Review:
For Jonathon Blair, a mining engineer and explorer, the color and rigors of the Dark Continent are far more suitable than the foggy drizzle of his home in Wigan, Lancashire. When he returns from Africa's Gold Coast in 1872, he finds England utterly depressing and turns to drink to ease his melancholy. His patron, a Bishop and mine owner, agrees to send him back if he can clear up the mysterious disappearance of a local curate engaged to marry his daughter. As he sleuths around the cultured homes of Wigan, through ill-cobbled alleys and into the depths of the mines, he meets the alluring Rose Malyneaux. Used to relying on himself, Blair finds that Rose's instincts provide more answers than he could have hoped for.
From the Publisher:
If anyone is better than Martin Cruz Smith at creating a fictional world and making the reader a part of it, I don't know who that would be. This is such a stunning novel of mystery and betrayal that you don't even realize what a history and social studies lesson you're getting! Smith leaves modern Russia (Gorky Park, etc.) and plunges into the Victorian era, in the god-awful town of Wigan, England. It is the coal mining town from hell--with horrible, choking soot, Dickensian working conditions, and rebellious female coal sorters known as "pit girls"--so scandalous that they become famous enough to supply a big trade of photographic cards. They pin their long skirts up between their legs, giving the appearance of pants! The pit girls strike a blow for women's rights almost sixty years before they get the vote, and it is the feisty Rose of the title who causes most of the trouble. For Wigan is also the company town from hell, with a rich bishop controlling the mine and the people with a smooth veneer of piety covering all. And he doesn't like anyone challenging his authority.
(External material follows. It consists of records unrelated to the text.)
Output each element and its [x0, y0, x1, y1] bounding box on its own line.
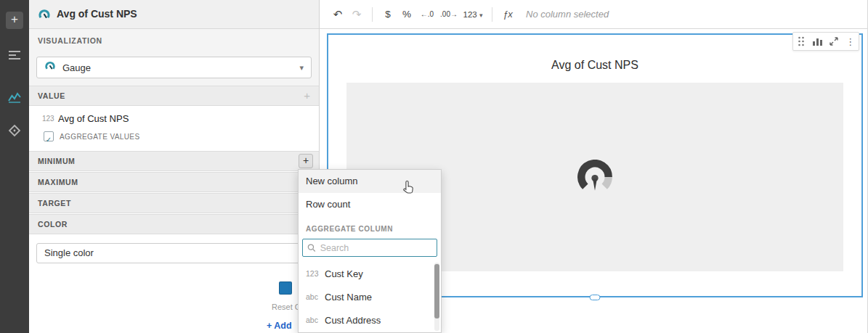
fx-icon: ƒx — [498, 9, 517, 20]
check-icon: ✓ — [46, 136, 52, 144]
increase-decimal-button[interactable]: .00→ — [438, 10, 460, 18]
search-icon — [307, 243, 316, 252]
drag-handle[interactable] — [794, 34, 808, 49]
bar-chart-icon — [812, 36, 824, 46]
column-name: Cust Name — [325, 292, 372, 303]
chart-type-button[interactable] — [811, 34, 825, 49]
config-panel: Avg of Cust NPS VISUALIZATION Gauge ▾ VA… — [29, 0, 320, 333]
rail-chart-button[interactable] — [6, 89, 23, 106]
currency-format-button[interactable]: $ — [378, 9, 397, 20]
color-mode-select[interactable]: Single color — [36, 243, 312, 263]
search-input[interactable] — [320, 243, 432, 253]
column-list: 123 Cust Key abc Cust Name abc Cust Addr… — [299, 262, 441, 332]
column-name: Cust Key — [325, 268, 363, 279]
viz-type-select[interactable]: Gauge ▾ — [36, 57, 312, 78]
value-section-header[interactable]: VALUE + — [29, 86, 319, 106]
add-element-button[interactable]: + — [6, 12, 23, 29]
color-section-header[interactable]: COLOR — [29, 214, 319, 234]
color-section-body: Single color Reset C + Add — [29, 235, 319, 333]
menu-item-row-count[interactable]: Row count — [299, 193, 441, 216]
panel-title: Avg of Cust NPS — [57, 0, 137, 28]
visualization-zone: VISUALIZATION Gauge ▾ — [29, 29, 319, 86]
column-search — [302, 239, 437, 257]
aggregate-values-checkbox[interactable]: ✓ — [44, 131, 54, 141]
more-options-button[interactable]: ⋮ — [843, 34, 858, 49]
format-toolbar: ↶ ↷ $ % ←.0 .00→ 123 ▾ ƒx No column sele… — [320, 0, 867, 29]
viz-type-value: Gauge — [62, 62, 91, 73]
maximize-button[interactable] — [827, 34, 841, 49]
number-format-button[interactable]: 123 ▾ — [460, 10, 486, 19]
plus-icon: + — [11, 12, 18, 26]
undo-button[interactable]: ↶ — [328, 8, 347, 21]
app-window: + — [0, 0, 868, 333]
maximum-section-label: MAXIMUM — [38, 173, 78, 192]
add-value-button[interactable]: + — [304, 86, 310, 105]
column-option-cust-name[interactable]: abc Cust Name — [299, 285, 441, 308]
column-option-cust-key[interactable]: 123 Cust Key — [299, 262, 441, 285]
column-type-label: abc — [299, 316, 317, 324]
chevron-down-icon: ▾ — [299, 63, 304, 73]
expand-icon — [829, 36, 839, 46]
field-name: Avg of Cust NPS — [58, 110, 129, 128]
formula-bar[interactable]: No column selected — [526, 9, 867, 20]
minimum-section-label: MINIMUM — [38, 152, 75, 170]
resize-handle[interactable] — [590, 295, 601, 300]
chart-title: Avg of Cust NPS — [328, 59, 861, 72]
value-section-label: VALUE — [38, 86, 65, 105]
drag-dots-icon — [798, 36, 805, 46]
gauge-icon — [38, 8, 51, 24]
visualization-label: VISUALIZATION — [38, 36, 102, 45]
add-minimum-button[interactable]: + — [299, 154, 313, 168]
color-swatch[interactable] — [279, 281, 292, 295]
percent-format-button[interactable]: % — [397, 9, 416, 20]
rail-outline-button[interactable] — [6, 46, 23, 64]
gauge-icon — [44, 60, 56, 75]
aggregate-values-row: ✓ AGGREGATE VALUES — [29, 130, 319, 144]
number-format-label: 123 — [463, 10, 477, 19]
column-option-cust-address[interactable]: abc Cust Address — [299, 308, 441, 332]
column-type-label: 123 — [299, 269, 317, 278]
element-toolbar: ⋮ — [792, 32, 859, 51]
color-section-label: COLOR — [38, 215, 68, 234]
minimum-section-header[interactable]: MINIMUM + — [29, 151, 319, 171]
redo-button[interactable]: ↷ — [347, 8, 366, 21]
rail-format-button[interactable] — [6, 122, 23, 139]
chevron-down-icon: ▾ — [479, 12, 483, 19]
target-section-label: TARGET — [38, 194, 71, 213]
panel-header: Avg of Cust NPS — [29, 0, 319, 29]
popup-scrollbar-thumb[interactable] — [434, 264, 439, 318]
toolbar-divider — [492, 7, 492, 22]
menu-item-new-column[interactable]: New column — [299, 170, 441, 193]
decrease-decimal-button[interactable]: ←.0 — [416, 10, 438, 18]
value-field-row[interactable]: 123 Avg of Cust NPS — [29, 110, 319, 128]
add-link[interactable]: + Add — [267, 321, 292, 331]
toolbar-divider — [372, 7, 373, 22]
format-paint-icon — [8, 124, 21, 137]
reset-colors-link[interactable]: Reset C — [272, 303, 301, 311]
outline-icon — [8, 49, 21, 61]
chart-icon — [8, 91, 21, 103]
add-minimum-menu: New column Row count AGGREGATE COLUMN 12… — [298, 169, 442, 333]
maximum-section-header[interactable]: MAXIMUM — [29, 172, 319, 192]
aggregate-values-label: AGGREGATE VALUES — [60, 130, 140, 144]
field-type-label: 123 — [42, 110, 54, 128]
popup-scrollbar[interactable] — [434, 263, 439, 331]
aggregate-column-label: AGGREGATE COLUMN — [299, 225, 441, 233]
column-name: Cust Address — [325, 315, 381, 326]
gauge-chart — [575, 160, 615, 194]
left-icon-rail: + — [0, 0, 29, 333]
target-section-header[interactable]: TARGET — [29, 193, 319, 213]
column-type-label: abc — [299, 292, 317, 301]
It's a great read, a real page-turner. Smith did his research so well you'd think he lived in Wigan in 1872. From the bottom of the mine, up the shaft to the room in the bishop's mansion carved out of black coal, from the naive engineer Jonathan Blair to Bill Jaxon, king of the miners, from the haughty high society to the brutal miner's entertainment known as "purring," ROSE is a book you will never forget.